Seit einem Gutachten aus dem Jahr 2014 ist die Verunreinigung des Bodens in der US-Kaserne in Katterbach bekannt. Nun soll eine Filteranlage den weiteren Zufluss kontaminierten Wassers in den Boden verhindern.
„Today is a happy day“ - „Heute ist ein glücklicher Tag“, erklärte Oberbürgermeister Thomas Deffner in der US-Kaserne in Ansbachs Ortsteil. Der Grund ist die Inbetriebnahme der neuen PFAS-Filteranlage. PFAS sind per- und polyfluorierte Chemikalien. Dies sind wasser-, fett- und schmutzabweisende Stoffe. Oft sind diese in Feuerlöschmitteln enthalten. Gerade an Flugplätzen und Militärgeländen kommen diese häufig vor. Sie sind extrem langlebig und geltten als gesundheitsschädlich.

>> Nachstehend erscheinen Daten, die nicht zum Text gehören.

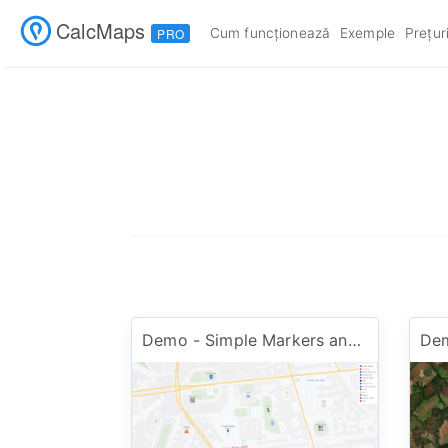
CalcMaps
Cum funcționează
Exemple
Prețur
PRO
Demo - Simple Markers and Images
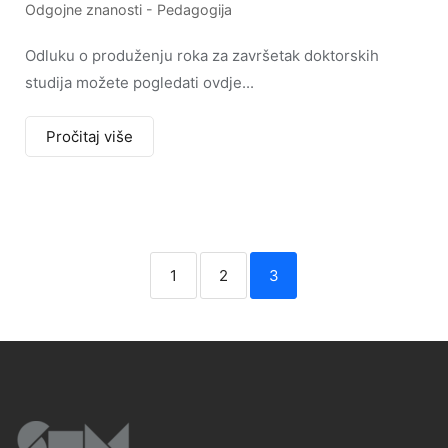
Odgojne znanosti - Pedagogija
Odluku o produženju roka za završetak doktorskih
studija možete pogledati ovdje...
Pročitaj više
1
2
3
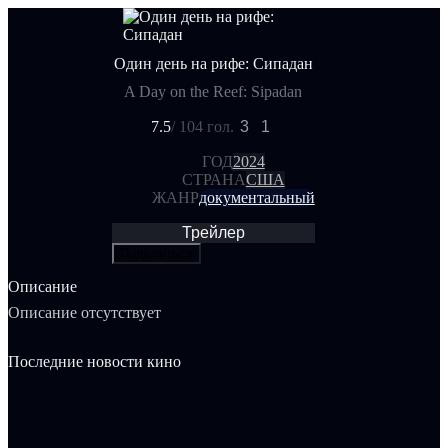
Один день на рифе: Сипадан
A Day on the Reef: Sipadan
7.5
/ 10
4 гол.
3
1
ГОД
2024
СТРАНА
США
ЖАНР
документальный
Трейлер
Поделиться
Описание
Описание отсутствует
Последние новости кино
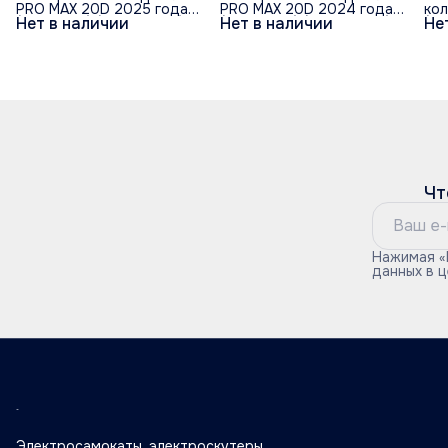
PRO MAX 20D 2025 года
PRO MAX 20D 2024 года
ко
Нет в наличии
Нет в наличии
Не
(60V/21Ah) (гидравлика)
(60V/30Ah) (гидравлика)
(4
Чт
Нажимая «
данных в 
Электросамокаты, электроскутеры,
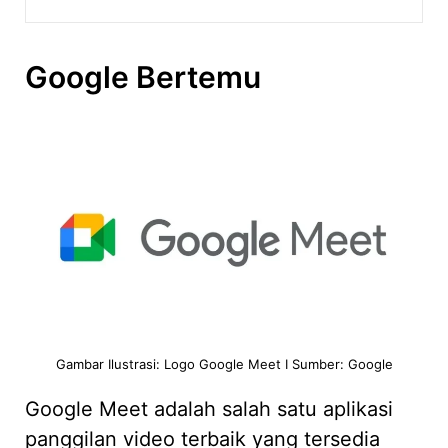
Google Bertemu
Gambar Ilustrasi: Logo Google Meet I Sumber: Google
Google Meet adalah salah satu aplikasi
panggilan video terbaik yang tersedia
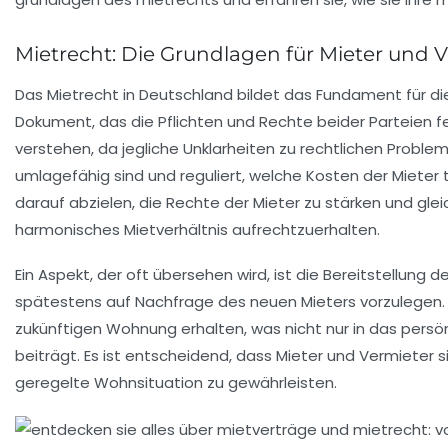
Mietrecht: Die Grundlagen für Mieter und 
Das
Mietrecht
in Deutschland bildet das Fundament für d
Dokument, das die Pflichten und Rechte beider Parteien fes
verstehen, da jegliche Unklarheiten zu rechtlichen Proble
umlagefähig sind und reguliert, welche Kosten der
Mieter
t
darauf abzielen, die
Rechte der Mieter
zu stärken und glei
harmonisches Mietverhältnis aufrechtzuerhalten.
Ein Aspekt, der oft übersehen wird, ist die Bereitstellung d
spätestens auf Nachfrage des neuen
Mieters
vorzulegen. 
zukünftigen Wohnung erhalten, was nicht nur in das persö
beiträgt. Es ist entscheidend, dass
Mieter
und
Vermieter
s
geregelte Wohnsituation zu gewährleisten.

Seit 2014 laufen Boden- und Grundwasserbewertungen in Katterbach. Diese ergaben zwei Hauptbelastungsschwerpunkte im Boden und im Grundwasser. Beide stehen im Zusammenhang mit ehemaligen Feuerwehrübungen.

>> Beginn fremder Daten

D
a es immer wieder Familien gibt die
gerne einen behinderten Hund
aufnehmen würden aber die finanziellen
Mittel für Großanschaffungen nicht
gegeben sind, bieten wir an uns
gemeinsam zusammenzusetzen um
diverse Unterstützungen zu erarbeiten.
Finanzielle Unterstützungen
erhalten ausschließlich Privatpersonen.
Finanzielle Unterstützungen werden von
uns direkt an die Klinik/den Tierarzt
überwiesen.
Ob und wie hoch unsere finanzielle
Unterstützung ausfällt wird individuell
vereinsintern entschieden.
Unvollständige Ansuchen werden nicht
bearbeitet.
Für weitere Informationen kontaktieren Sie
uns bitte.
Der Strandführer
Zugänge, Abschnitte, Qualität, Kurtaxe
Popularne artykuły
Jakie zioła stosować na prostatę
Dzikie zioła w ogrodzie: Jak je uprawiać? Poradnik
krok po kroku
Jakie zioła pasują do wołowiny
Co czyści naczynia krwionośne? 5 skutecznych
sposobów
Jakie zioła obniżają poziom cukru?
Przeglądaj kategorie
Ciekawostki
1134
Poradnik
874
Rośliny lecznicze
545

Darum entschied die US-Armee, hydraulische Sicherungsmaßnahmen für das Grundwasser einzurichten. Es wird aus extra angelegten Entnahmebrunnen gepumpt, gefiltert und zurückgeführt. Die Filterung erfolgt durch zwei identische Anlagen, probeweise ist in einer zusätzlich ein Kohleaktivfilter vorgeschaltet.
Die Planung dauerte von September 2020 bis Juli 2023. Dazu gehörten der Bau von Grundwassermessstellen, die Durchführung von mehrmonatigen Langzeitpumpversuchen und der Betrieb einer Pilotanlage zur effizienten Reinigung des Wassers.
Im April 2024 begann der Bau. Zum Projekt gehörten neben den neun Grundwasserentnahmebrunnen und Messstellen die Verlegung von 700 Meter Rohrleitungen mit Kontroll- und Pumpschächten bis zu sieben Metern Tiefe.
Das geförderte Grundwasser wird über Rohrleitungen zu den Reinigungsanlagen geleitet, wo die PFAS mit Hilfe von mehrstufigen Ionenaustauschern herausgefiltert werden. Die Anlage kann bis zu 135 Kubikmeter Wasser pro Tag verarbeiten. Die Einrichtung kostete 1,8 Millionen Euro, hinzu kamen Planungskosten in Höhe von 590.000 Euro.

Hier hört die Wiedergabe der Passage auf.